While surely important, the standard explanation can’t account for much of what’s happened. It doesn’t explain why the transformation occurred so suddenly, over a relatively small number of years. Nor why other advanced economies facing similar forces didn’t succumb to them. Nor why so much of the nation’s income and wealth have gone to the top.

America’s middle class has shrunk because of its declining bargaining power — orchestrated and directed by America’s oligarchy. The economic gains that would otherwise have gone to the middle class went instead to the moneyed interests at the top. Let me explain.

1. The financialization of the economy

Before the 1980s (as I noted in our discussion about the decline of the common good), large corporations were in effect owned by all their stakeholders, who were assumed to have legitimate claims on them.

As early as 1914, the popular columnist and public philosopher Walter Lippmann called on America’s corporate executives to be stewards of America. “The men connected with [the large corporation] cannot escape the fact that they are expected to act increasingly like public officials …. Big businessmen who are at all intelligent recognize this. They are talking more and more about their ‘responsibilities,’ and their ‘stewardship.’”

This vision of corporate governance came to be widely accepted by the end of World War II. Frank Abrams, chairman of Standard Oil of New Jersey, declared in a 1951 address that typified what other chief executives were saying at the time:

“The job of management is to maintain an equitable and working balance among the claims of the various directly affected interest groups … stockholders, employees, customers, and the public at large.
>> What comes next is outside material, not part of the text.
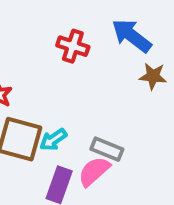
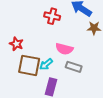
pink semicircle: (94, 171) -> (64, 49), moved, turned -120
Business managers are gaining professional status partly because they see in their work the basic responsibilities [to the public] that other professional men have long recognized as theirs.”

Pulp and paper executive J.D. Zellerbach told Time magazine that “[t]he majority of Americans support private enterprise, not as a God-given right but as the best practical means of conducting business in a free society … . They regard business management as a stewardship, and they expect it to operate the economy as a public trust for the benefit of all the people.”

But a radically different vision of corporate ownership emerged in the late 1970s and early 1980s. It came from corporate “raiders” who mounted hostile takeovers with high-yield junk bonds.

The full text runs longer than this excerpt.